Your instructions:
Please return the records below exactly as they stand, with the pictures removed.

[Extracted records]
#####
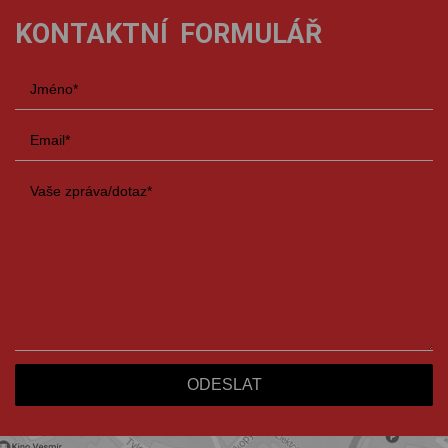
KONTAKTNÍ FORMULÁŘ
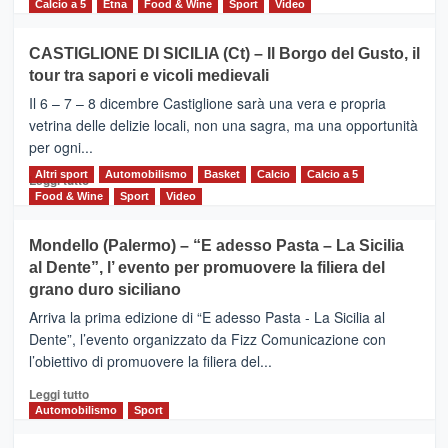
di
Calcio a 5
Etna
Food & Wine
Sport
Video
più
su
CASTIGLIONE DI SICILIA (Ct) – Il Borgo del Gusto, il
MOIO
tour tra sapori e vicoli medievali
ALCANTARA
–
Il 6 – 7 – 8 dicembre Castiglione sarà una vera e propria
Vivicittà,
vetrina delle delizie locali, non una sagra, ma una opportunità
alla
per ogni...
scoperta
del
Altri sport
Leggi
Automobilismo
Basket
Calcio
Calcio a 5
Leggi tutto
territorio,
di
Food & Wine
Sport
Video
tra
più
sport
su
Mondello (Palermo) – “E adesso Pasta – La Sicilia
e
CASTIGLIONE
al Dente”, l’ evento per promuovere la filiera del
messaggi
DI
di
grano duro siciliano
SICILIA
pace
(Ct)
Arriva la prima edizione di “E adesso Pasta - La Sicilia al
–
Dente”, l’evento organizzato da Fizz Comunicazione con
Il
l’obiettivo di promuovere la filiera del...
Borgo
del
Leggi
Leggi tutto
Gusto,
di
Automobilismo
Sport
il
più
tour
su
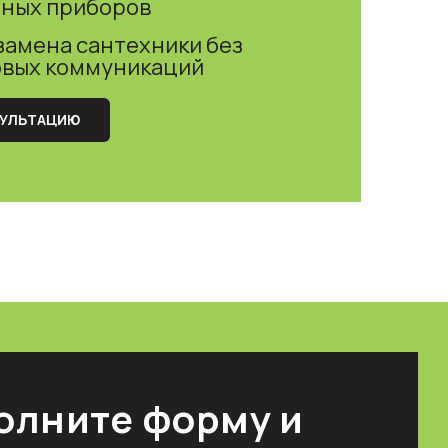
ьных приборов
замена сантехники без
овых коммуникаций
СУЛЬТАЦИЮ
олните форму и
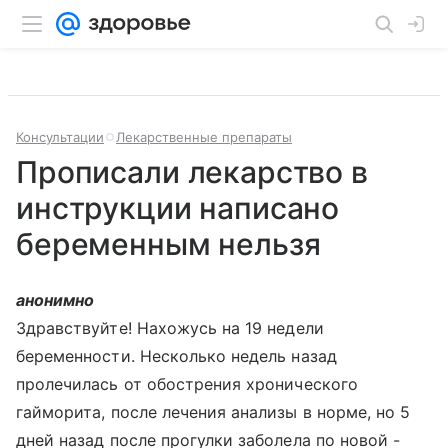
Консультации
Лекарственные препараты
Прописали лекарство в
инструкции написано
беременным нельзя
анонимно
Здравствуйте! Нахожусь на 19 недели
беременности. Несколько недель назад
пролечилась от обострения хронического
гайморита, после лечения анализы в норме, но 5
дней назад после прогулки заболела по новой -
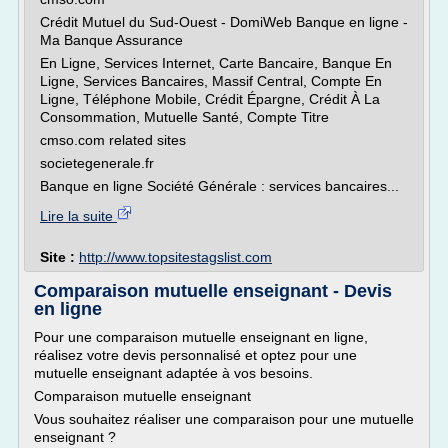
Crédit Mutuel du Sud-Ouest - DomiWeb Banque en ligne -
Ma Banque Assurance
En Ligne, Services Internet, Carte Bancaire, Banque En
Ligne, Services Bancaires, Massif Central, Compte En
Ligne, Téléphone Mobile, Crédit Épargne, Crédit À La
Consommation, Mutuelle Santé, Compte Titre
cmso.com related sites
societegenerale.fr
Banque en ligne Société Générale : services bancaires...
Lire la suite
Site :
http://www.topsitestagslist.com
Comparaison mutuelle enseignant - Devis
en ligne
Pour une comparaison mutuelle enseignant en ligne,
réalisez votre devis personnalisé et optez pour une
mutuelle enseignant adaptée à vos besoins.
Comparaison mutuelle enseignant
Vous souhaitez réaliser une comparaison pour une mutuelle
enseignant ?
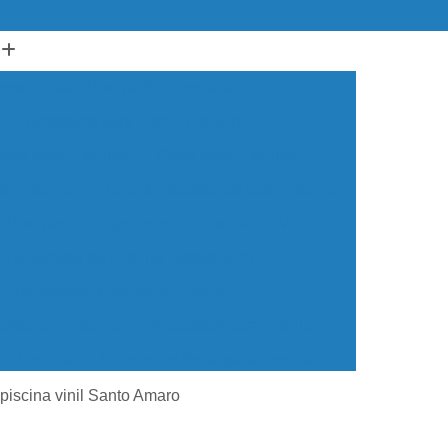
ssório para Piscina de Alvenaria
Acessório para Piscina de Vinil
ador para Piscinas
Cabo para Piscinas
ra Piscinas
Loja de Acessórios para Piscina
a Piscinas
Aquecedor de Piscina de Vinil
Aquecedor de Piscina Fotovoltaico
Aquecedor Elétrico de Piscina
edor em Piscina
Aquecedor para Piscina
em Piscina
Aquecedor Solar para Piscina
ua para Piscina
Aquecedor de água Piscina
piscina vinil Santo Amaro
cina de Vinil
Aquecedor Piscina Econômico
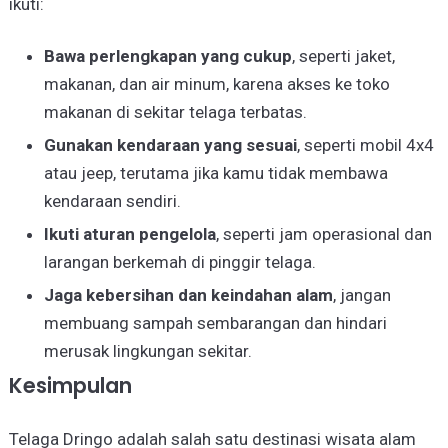
ikuti:
Bawa perlengkapan yang cukup
, seperti jaket,
makanan, dan air minum, karena akses ke toko
makanan di sekitar telaga terbatas.
Gunakan kendaraan yang sesuai
, seperti mobil 4x4
atau jeep, terutama jika kamu tidak membawa
kendaraan sendiri.
Ikuti aturan pengelola
, seperti jam operasional dan
larangan berkemah di pinggir telaga.
Jaga kebersihan dan keindahan alam
, jangan
membuang sampah sembarangan dan hindari
merusak lingkungan sekitar.
Kesimpulan
Telaga Dringo adalah salah satu destinasi wisata alam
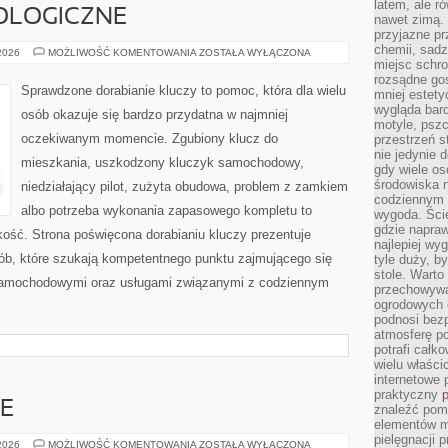
latem, ale r
OLOGICZNE
nawet zimą. 
przyjazne pr
chemii, sadz
NOWINKI
 2026
MOŻLIWOŚĆ KOMENTOWANIA
ZOSTAŁA WYŁĄCZONA
TECHNOLOGICZNE
miejsc schro
rozsądne gos
Sprawdzone dorabianie kluczy to pomoc, która dla wielu
mniej estety
wygląda bard
osób okazuje się bardzo przydatna w najmniej
motyle, pszc
oczekiwanym momencie. Zgubiony klucz do
przestrzeń 
nie jedynie 
mieszkania, uszkodzony kluczyk samochodowy,
gdy wiele o
środowiska n
niedziałający pilot, zużyta obudowa, problem z zamkiem
codziennym k
albo potrzeba wykonania zapasowego kompletu to
wygoda. Ści
gdzie napraw
bkość. Strona poświęcona dorabianiu kluczy prezentuje
najlepiej wy
sób, które szukają kompetentnego punktu zajmującego się
tyle duży, b
stole. Warto
samochodowymi oraz usługami związanymi z codziennym
przechowywa
ogrodowych c
podnosi bezp
atmosferę po
potrafi całko
wielu właścic
internetowe p
praktyczny
p
E
znaleźć pomy
elementów ma
pielęgnacji 
HACK
 2026
MOŻLIWOŚĆ KOMENTOWANIA
ZOSTAŁA WYŁĄCZONA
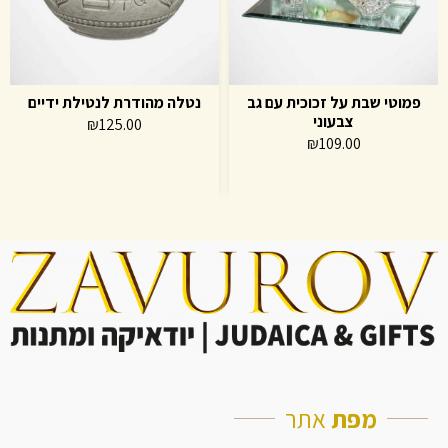
פמוטי שבת על זכוכית עם גב
נטלה מהודרת לנטילת ידיים
צבעוני
₪
125.00
₪
109.00
מפת
אתר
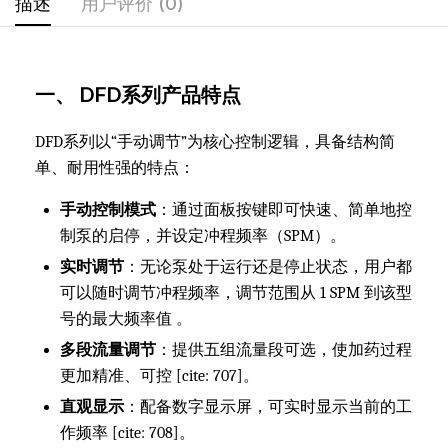
描述
用户评价 (0)
一、 DFD系列产品特点
DFD系列以“手动调节”为核心控制逻辑，具备结构简
单、耐用性强的特点：
手动控制模式
：通过面板按键即可快速、简单地控
制泵的启停，并设定冲程频率（SPM）。
实时调节
：无论泵处于运行还是停止状态，用户都
可以随时调节冲程频率，调节范围从 1 SPM 到该型
号的最大频率值 。
多段流量调节
：提供五组流量段可选，使加药过程
更加精准、可控 [cite: 707]。
直观显示
：配备数字显示屏，可实时显示当前的工
作频率 [cite: 708]。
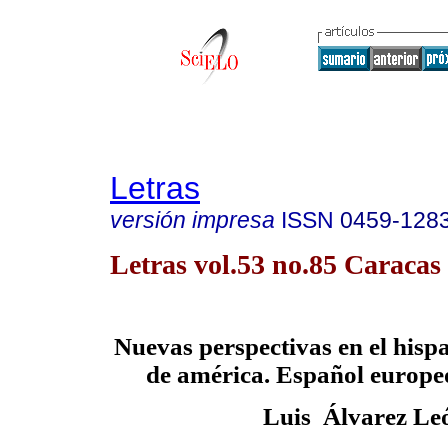
Letras
versión impresa
ISSN
0459-128
Letras vol.53 no.85 Caracas 
Nuevas perspectivas en el his
de américa. Español europe
Luis Álvarez Le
#####
Answer to this problem:
KONTAKTNÍ FORMULÁŘ
di
Calcio a 5
Etna
Food & Wine
Sport
Video
più
su
CASTIGLIONE DI SICILIA (Ct) – Il Borgo del Gusto, il
MOIO
tour tra sapori e vicoli medievali
ALCANTARA
–
Il 6 – 7 – 8 dicembre Castiglione sarà una vera e propria
Vivicittà,
vetrina delle delizie locali, non una sagra, ma una opportunità
alla
per ogni...
scoperta
del
Altri sport
Leggi
Automobilismo
Basket
Calcio
Calcio a 5
Leggi tutto
territorio,
di
Food & Wine
Sport
Video
tra
più
sport
su
Mondello (Palermo) – “E adesso Pasta – La Sicilia
e
CASTIGLIONE
al Dente”, l’ evento per promuovere la filiera del
messaggi
DI
di
grano duro siciliano
SICILIA
pace
(Ct)
Arriva la prima edizione di “E adesso Pasta - La Sicilia al
–
Dente”, l’evento organizzato da Fizz Comunicazione con
Il
l’obiettivo di promuovere la filiera del...
Borgo
del
Leggi
Leggi tutto
Gusto,
di
Automobilismo
Sport
il
più
tour
su
ьных приборов
замена сантехники без
овых коммуникаций
СУЛЬТАЦИЮ
олните форму и
Консультации
Лекарственные препараты
Прописали лекарство в
инструкции написано
беременным нельзя
анонимно
Здравствуйте! Нахожусь на 19 недели
беременности. Несколько недель назад
пролечилась от обострения хронического
гайморита, после лечения анализы в норме, но 5
дней назад после прогулки заболела по новой -
Crédit Mutuel du Sud-Ouest - DomiWeb Banque en ligne -
Ma Banque Assurance
En Ligne, Services Internet, Carte Bancaire, Banque En
Ligne, Services Bancaires, Massif Central, Compte En
Ligne, Téléphone Mobile, Crédit Épargne, Crédit À La
Consommation, Mutuelle Santé, Compte Titre
cmso.com related sites
societegenerale.fr
Banque en ligne Société Générale : services bancaires...
Lire la suite
Site :
http://www.topsitestagslist.com
Comparaison mutuelle enseignant - Devis
en ligne
Pour une comparaison mutuelle enseignant en ligne,
réalisez votre devis personnalisé et optez pour une
mutuelle enseignant adaptée à vos besoins.
Comparaison mutuelle enseignant
Vous souhaitez réaliser une comparaison pour une mutuelle
enseignant ?
ssório para Piscina de Alvenaria
Acessório para Piscina de Vinil
ador para Piscinas
Cabo para Piscinas
ra Piscinas
Loja de Acessórios para Piscina
a Piscinas
Aquecedor de Piscina de Vinil
Aquecedor de Piscina Fotovoltaico
Aquecedor Elétrico de Piscina
edor em Piscina
Aquecedor para Piscina
em Piscina
Aquecedor Solar para Piscina
ua para Piscina
Aquecedor de água Piscina
piscina vinil Santo Amaro
cina de Vinil
Aquecedor Piscina Econômico
ikuti:
Bawa perlengkapan yang cukup
, seperti jaket,
makanan, dan air minum, karena akses ke toko
makanan di sekitar telaga terbatas.
Gunakan kendaraan yang sesuai
, seperti mobil 4x4
atau jeep, terutama jika kamu tidak membawa
kendaraan sendiri.
Ikuti aturan pengelola
, seperti jam operasional dan
larangan berkemah di pinggir telaga.
Jaga kebersihan dan keindahan alam
, jangan
membuang sampah sembarangan dan hindari
merusak lingkungan sekitar.
Kesimpulan
Telaga Dringo adalah salah satu destinasi wisata alam
latem, ale r
OLOGICZNE
nawet zimą. 
przyjazne pr
chemii, sadz
NOWINKI
 2026
MOŻLIWOŚĆ KOMENTOWANIA
ZOSTAŁA WYŁĄCZONA
TECHNOLOGICZNE
miejsc schro
rozsądne gos
Sprawdzone dorabianie kluczy to pomoc, która dla wielu
mniej estety
wygląda bard
osób okazuje się bardzo przydatna w najmniej
motyle, pszc
oczekiwanym momencie. Zgubiony klucz do
przestrzeń 
nie jedynie 
mieszkania, uszkodzony kluczyk samochodowy,
gdy wiele o
środowiska n
niedziałający pilot, zużyta obudowa, problem z zamkiem
codziennym k
albo potrzeba wykonania zapasowego kompletu to
wygoda. Ści
gdzie napraw
bkość. Strona poświęcona dorabianiu kluczy prezentuje
najlepiej wy
sób, które szukają kompetentnego punktu zajmującego się
tyle duży, b
stole. Warto
samochodowymi oraz usługami związanymi z codziennym
przechowywa
ogrodowych c
podnosi bezp
atmosferę po
potrafi całko
wielu właścic
internetowe p
praktyczny
p
E
znaleźć pomy
elementów ma
pielęgnacji 
HACK
 2026
MOŻLIWOŚĆ KOMENTOWANIA
ZOSTAŁA WYŁĄCZONA
פמוטי שבת על זכוכית עם גב
נטלה מהודרת לנטילת ידיים
צבעוני
₪
125.00
₪
109.00
מפת
אתר
描述
用户评价 (0)
一、 DFD系列产品特点
DFD系列以“手动调节”为核心控制逻辑，具备结构简
单、耐用性强的特点：
手动控制模式
：通过面板按键即可快速、简单地控
制泵的启停，并设定冲程频率（SPM）。
实时调节
：无论泵处于运行还是停止状态，用户都
可以随时调节冲程频率，调节范围从 1 SPM 到该型
号的最大频率值 。
多段流量调节
：提供五组流量段可选，使加药过程
更加精准、可控 [cite: 707]。
直观显示
：配备数字显示屏，可实时显示当前的工
作频率 [cite: 708]。
Letras
versión impresa
ISSN
0459-128
Letras vol.53 no.85 Caracas 
Nuevas perspectivas en el his
de américa. Español europe
Luis Álvarez Le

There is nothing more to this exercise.